* **WHAT YOU ARE ASKED TO DO**: Could you retype the entries below exactly, omitting every picture?

* **RECORDS SUPPLIED**:

====================

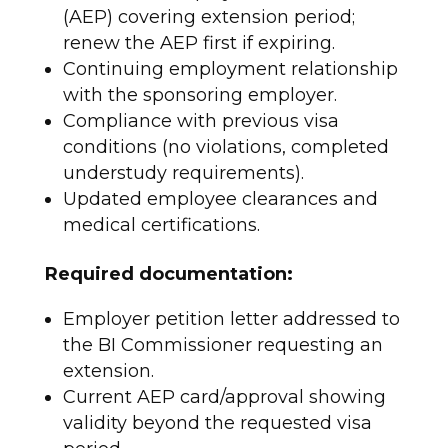
(AEP) covering extension period;
renew the AEP first if expiring.
Continuing employment relationship
with the sponsoring employer.
Compliance with previous visa
conditions (no violations, completed
understudy requirements).
Updated employee clearances and
medical certifications.​
Required documentation:
Employer petition letter addressed to
the BI Commissioner requesting an
extension.
Current AEP card/approval showing
validity beyond the requested visa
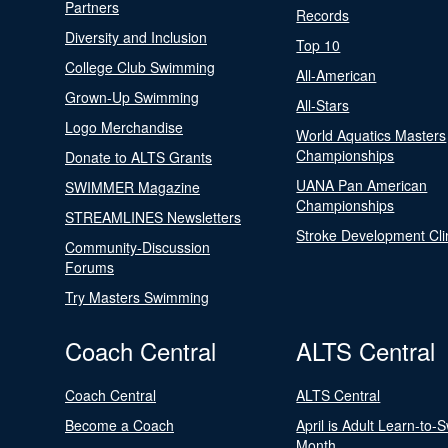
Partners
Records
Diversity and Inclusion
Top 10
College Club Swimming
All-American
Grown-Up Swimming
All-Stars
Logo Merchandise
World Aquatics Masters
Championships
Donate to ALTS Grants
UANA Pan American
SWIMMER Magazine
Championships
STREAMLINES Newsletters
Stroke Development Cli
Community-Discussion
Forums
Try Masters Swimming
Coach Central
ALTS Central
Coach Central
ALTS Central
Become a Coach
April is Adult Learn-to-
Month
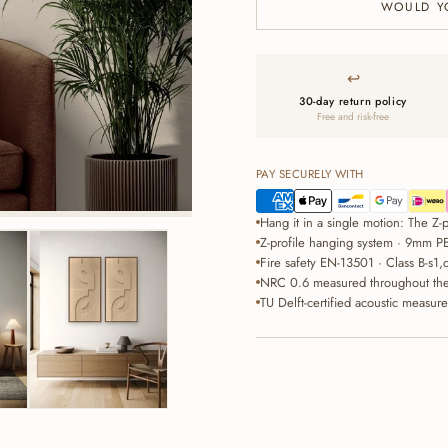
WOULD Y
↩
30-day return policy
Free and risk-free
PAY SECURELY WITH
Hang it in a single motion: The Z-pr
Z-profile hanging system · 9mm PE
Fire safety EN-13501 · Class B-s1,
NRC 0.6 measured throughout the 
TU Delft-certified acoustic measur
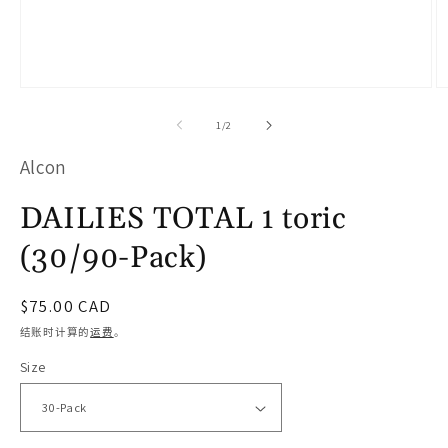
在
模
/
1
/
2
态
Alcon
窗
口
DAILIES TOTAL 1 toric
中
(30/90-Pack)
打
开
常
$75.00 CAD
媒
规
结账时计算的
运费
。
体
价
Size
文
格
件
1
2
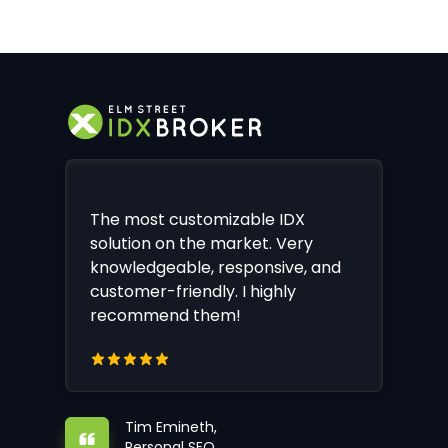
The most customizable IDX
solution on the market. Very
knowledgeable, responsive, and
customer-friendly. I highly
recommend them!
Tim Emineth,
Personal SEO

====================

* **RESULT**:
(AEP) covering extension period;
renew the AEP first if expiring.
Continuing employment relationship
with the sponsoring employer.
Compliance with previous visa
conditions (no violations, completed
understudy requirements).
Updated employee clearances and
medical certifications.​
Required documentation:
Employer petition letter addressed to
the BI Commissioner requesting an
extension.
Current AEP card/approval showing
validity beyond the requested visa
Partners
Records
Diversity and Inclusion
Top 10
College Club Swimming
All-American
Grown-Up Swimming
All-Stars
Logo Merchandise
World Aquatics Masters
Championships
Donate to ALTS Grants
UANA Pan American
SWIMMER Magazine
Championships
STREAMLINES Newsletters
Stroke Development Cli
Community-Discussion
Forums
Try Masters Swimming
Coach Central
ALTS Central
Coach Central
ALTS Central
Become a Coach
April is Adult Learn-to-
Month
WOULD Y
↩
30-day return policy
Free and risk-free
PAY SECURELY WITH
Hang it in a single motion: The Z-pr
Z-profile hanging system · 9mm PE
Fire safety EN-13501 · Class B-s1,
NRC 0.6 measured throughout the 
TU Delft-certified acoustic measur
在
模
/
1
/
2
态
Alcon
窗
口
DAILIES TOTAL 1 toric
中
(30/90-Pack)
打
开
常
$75.00 CAD
媒
规
结账时计算的
运费
。
体
价
Size
文
格
件
1
2
The most customizable IDX
solution on the market. Very
knowledgeable, responsive, and
customer-friendly. I highly
recommend them!
Tim Emineth,
Personal SEO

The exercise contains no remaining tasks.